[Stored data entries]

* * * *

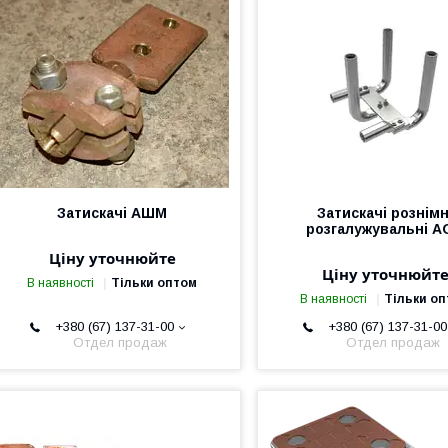
Затискачі АШМ
Затискачі рознімн
розгалужувальні А
Ціну уточнюйте
Ціну уточнюйт
В наявності
Тільки оптом
В наявності
Тільки о
+380 (67) 137-31-00
+380 (67) 137-31-00
Отдел продаж
Отдел продаж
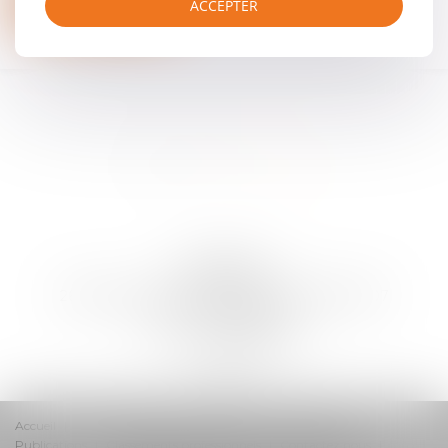
Nous contacter
ACCEPTER
ARTLAW
260 Boulevard Saint-Germain, 75007 PARIS 07
Tél :
01 40 62 63 83
Fax : 01 40 62 63 80
Accueil
Domaines d’activité
Équipe
Faits d'armes
Publications
Classements professionnels
Contactez nous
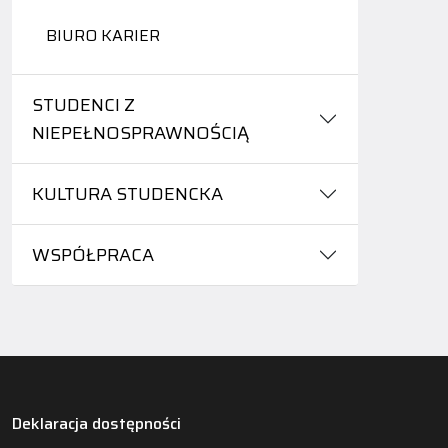
BIURO KARIER
STUDENCI Z
NIEPEŁNOSPRAWNOŚCIĄ
KULTURA STUDENCKA
WSPÓŁPRACA
Deklaracja dostępności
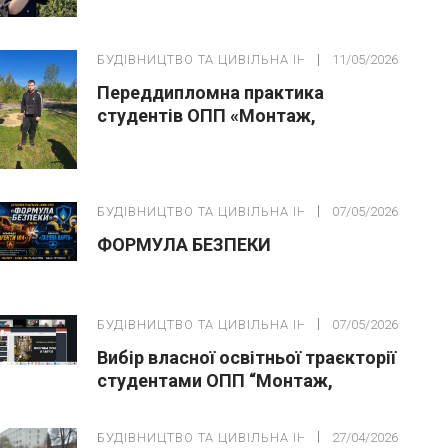
БУДІВНИЦТВО ТА ЦИВІЛЬНА ІНЖЕНЕРІЯ
11/05/2026
Переддипломна практика
студентів ОПП «Монтаж,
обслуговування устаткування і
систем газопостачання»
БУДІВНИЦТВО ТА ЦИВІЛЬНА ІНЖЕНЕРІЯ
07/05/2026
ФОРМУЛА БЕЗПЕКИ
БУДІВНИЦТВО ТА ЦИВІЛЬНА ІНЖЕНЕРІЯ
07/05/2026
Вибір власної освітньої траєкторії
студентами ОПП “Монтаж,
обслуговування устаткування і
систем газопостачання”
БУДІВНИЦТВО ТА ЦИВІЛЬНА ІНЖЕНЕРІЯ
27/04/2026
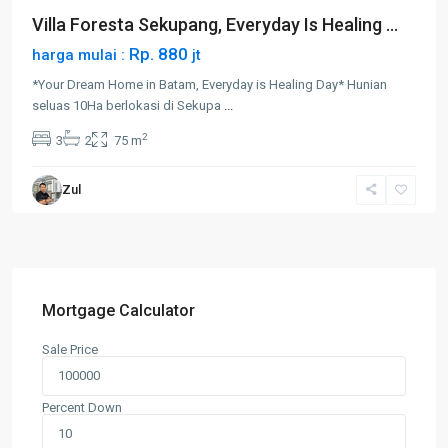
Villa Foresta Sekupang, Everyday Is Healing ...
Rp. 880
harga mulai :
jt
*Your Dream Home in Batam, Everyday is Healing Day* Hunian
seluas 10Ha berlokasi di Sekupa
...
2
3
2
75 m
Zul
Mortgage Calculator
Sale Price
Percent Down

* * * *

- _YOUR INSTRUCTIONS_:
Copy every record exactly as written, leaving out the pictures.

- _ANSWER AREA_:
Затискачі АШМ
Затискачі рознімн
розгалужувальні А
Ціну уточнюйте
Ціну уточнюйт
В наявності
Тільки оптом
В наявності
Тільки о
+380 (67) 137-31-00
+380 (67) 137-31-00
Отдел продаж
Отдел продаж
Nous contacter
ACCEPTER
ARTLAW
260 Boulevard Saint-Germain, 75007 PARIS 07
Tél :
01 40 62 63 83
Fax : 01 40 62 63 80
Accueil
Domaines d’activité
Équipe
Faits d'armes
Publications
Classements professionnels
Contactez nous
BIURO KARIER
STUDENCI Z
NIEPEŁNOSPRAWNOŚCIĄ
KULTURA STUDENCKA
WSPÓŁPRACA
Deklaracja dostępności
БУДІВНИЦТВО ТА ЦИВІЛЬНА ІНЖЕНЕРІЯ
11/05/2026
Переддипломна практика
студентів ОПП «Монтаж,
обслуговування устаткування і
систем газопостачання»
БУДІВНИЦТВО ТА ЦИВІЛЬНА ІНЖЕНЕРІЯ
07/05/2026
ФОРМУЛА БЕЗПЕКИ
БУДІВНИЦТВО ТА ЦИВІЛЬНА ІНЖЕНЕРІЯ
07/05/2026
Вибір власної освітньої траєкторії
студентами ОПП “Монтаж,
обслуговування устаткування і
систем газопостачання”
БУДІВНИЦТВО ТА ЦИВІЛЬНА ІНЖЕНЕРІЯ
27/04/2026
Villa Foresta Sekupang, Everyday Is Healing ...
Rp. 880
harga mulai :
jt
*Your Dream Home in Batam, Everyday is Healing Day* Hunian
seluas 10Ha berlokasi di Sekupa
...
2
3
2
75 m
Zul
Mortgage Calculator
Sale Price
Percent Down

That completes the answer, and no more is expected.